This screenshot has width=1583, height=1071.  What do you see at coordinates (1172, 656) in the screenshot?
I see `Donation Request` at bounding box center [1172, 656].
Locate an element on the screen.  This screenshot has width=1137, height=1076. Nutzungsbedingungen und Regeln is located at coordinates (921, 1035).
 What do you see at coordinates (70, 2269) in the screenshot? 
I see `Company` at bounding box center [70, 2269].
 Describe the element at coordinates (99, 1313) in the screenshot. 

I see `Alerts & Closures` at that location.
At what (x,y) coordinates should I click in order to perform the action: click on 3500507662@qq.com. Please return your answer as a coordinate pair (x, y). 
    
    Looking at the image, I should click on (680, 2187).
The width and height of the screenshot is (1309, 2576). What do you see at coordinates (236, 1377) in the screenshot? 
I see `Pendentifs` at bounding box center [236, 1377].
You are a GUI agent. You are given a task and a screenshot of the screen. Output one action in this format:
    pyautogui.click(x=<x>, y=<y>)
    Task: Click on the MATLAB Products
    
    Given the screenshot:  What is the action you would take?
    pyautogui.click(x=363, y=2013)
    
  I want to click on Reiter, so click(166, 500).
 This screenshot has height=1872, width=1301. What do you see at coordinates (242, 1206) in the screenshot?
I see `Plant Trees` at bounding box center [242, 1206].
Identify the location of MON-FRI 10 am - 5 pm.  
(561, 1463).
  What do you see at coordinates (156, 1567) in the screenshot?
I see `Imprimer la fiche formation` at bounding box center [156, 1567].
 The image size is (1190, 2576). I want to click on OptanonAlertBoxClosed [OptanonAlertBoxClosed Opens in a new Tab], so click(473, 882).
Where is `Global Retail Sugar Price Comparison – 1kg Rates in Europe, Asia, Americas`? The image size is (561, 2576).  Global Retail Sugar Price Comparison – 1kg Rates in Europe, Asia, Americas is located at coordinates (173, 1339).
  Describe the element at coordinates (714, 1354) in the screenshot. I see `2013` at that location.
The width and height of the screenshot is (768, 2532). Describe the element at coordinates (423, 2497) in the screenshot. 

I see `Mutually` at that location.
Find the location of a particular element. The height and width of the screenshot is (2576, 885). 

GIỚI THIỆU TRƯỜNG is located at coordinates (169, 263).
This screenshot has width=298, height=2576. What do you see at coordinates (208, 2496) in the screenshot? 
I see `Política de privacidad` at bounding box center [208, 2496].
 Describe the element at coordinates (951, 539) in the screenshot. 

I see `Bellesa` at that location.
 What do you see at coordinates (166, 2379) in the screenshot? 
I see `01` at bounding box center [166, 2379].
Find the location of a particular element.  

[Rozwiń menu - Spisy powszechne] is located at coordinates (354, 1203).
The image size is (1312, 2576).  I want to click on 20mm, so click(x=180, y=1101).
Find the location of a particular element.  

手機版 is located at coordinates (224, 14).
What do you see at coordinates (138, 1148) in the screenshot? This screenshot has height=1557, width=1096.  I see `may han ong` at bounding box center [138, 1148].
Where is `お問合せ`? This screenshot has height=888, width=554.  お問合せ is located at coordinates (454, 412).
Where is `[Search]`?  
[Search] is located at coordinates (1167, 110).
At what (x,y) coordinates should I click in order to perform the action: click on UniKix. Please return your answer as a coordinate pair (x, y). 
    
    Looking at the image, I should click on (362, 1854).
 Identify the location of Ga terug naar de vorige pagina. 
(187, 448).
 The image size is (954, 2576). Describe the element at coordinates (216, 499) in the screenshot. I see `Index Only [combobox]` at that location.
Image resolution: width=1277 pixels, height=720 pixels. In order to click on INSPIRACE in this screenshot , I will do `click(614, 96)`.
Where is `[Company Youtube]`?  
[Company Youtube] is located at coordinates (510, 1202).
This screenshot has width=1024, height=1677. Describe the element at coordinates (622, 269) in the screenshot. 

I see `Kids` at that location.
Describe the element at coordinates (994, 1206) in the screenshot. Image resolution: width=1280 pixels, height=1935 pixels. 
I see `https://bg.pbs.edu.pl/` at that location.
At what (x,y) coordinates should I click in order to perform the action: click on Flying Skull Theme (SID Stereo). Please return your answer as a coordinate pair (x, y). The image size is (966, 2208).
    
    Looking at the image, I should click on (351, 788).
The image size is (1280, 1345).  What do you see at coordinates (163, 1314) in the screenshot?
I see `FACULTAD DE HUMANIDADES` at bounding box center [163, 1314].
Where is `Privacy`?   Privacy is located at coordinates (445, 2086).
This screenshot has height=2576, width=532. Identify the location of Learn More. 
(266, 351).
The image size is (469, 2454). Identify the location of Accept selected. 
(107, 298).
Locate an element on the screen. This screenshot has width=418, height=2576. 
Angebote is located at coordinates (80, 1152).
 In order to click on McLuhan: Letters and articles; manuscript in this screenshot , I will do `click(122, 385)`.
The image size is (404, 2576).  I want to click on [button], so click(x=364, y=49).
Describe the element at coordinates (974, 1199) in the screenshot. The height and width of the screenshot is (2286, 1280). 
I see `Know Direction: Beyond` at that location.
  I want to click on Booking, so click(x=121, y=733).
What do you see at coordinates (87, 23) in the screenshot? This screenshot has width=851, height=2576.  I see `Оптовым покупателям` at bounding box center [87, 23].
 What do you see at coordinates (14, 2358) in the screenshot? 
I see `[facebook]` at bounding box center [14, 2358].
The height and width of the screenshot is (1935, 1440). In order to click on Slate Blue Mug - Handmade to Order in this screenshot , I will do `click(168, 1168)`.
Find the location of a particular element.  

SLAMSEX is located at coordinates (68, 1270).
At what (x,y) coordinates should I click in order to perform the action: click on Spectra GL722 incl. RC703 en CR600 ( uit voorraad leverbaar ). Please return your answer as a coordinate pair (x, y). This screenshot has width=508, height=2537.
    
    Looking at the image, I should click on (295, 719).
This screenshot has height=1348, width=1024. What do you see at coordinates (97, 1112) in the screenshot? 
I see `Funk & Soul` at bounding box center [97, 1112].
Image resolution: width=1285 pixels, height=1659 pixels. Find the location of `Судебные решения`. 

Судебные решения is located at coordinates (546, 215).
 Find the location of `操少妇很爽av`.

TASK PROMPT:
Go through the records above and, whenever a line includes the word "will", copy it.

WRITTEN SOLUTION:
Image resolution: width=1277 pixels, height=720 pixels. In order to click on INSPIRACE in this screenshot , I will do `click(614, 96)`.
 In order to click on McLuhan: Letters and articles; manuscript in this screenshot , I will do `click(122, 385)`.
The height and width of the screenshot is (1935, 1440). In order to click on Slate Blue Mug - Handmade to Order in this screenshot , I will do `click(168, 1168)`.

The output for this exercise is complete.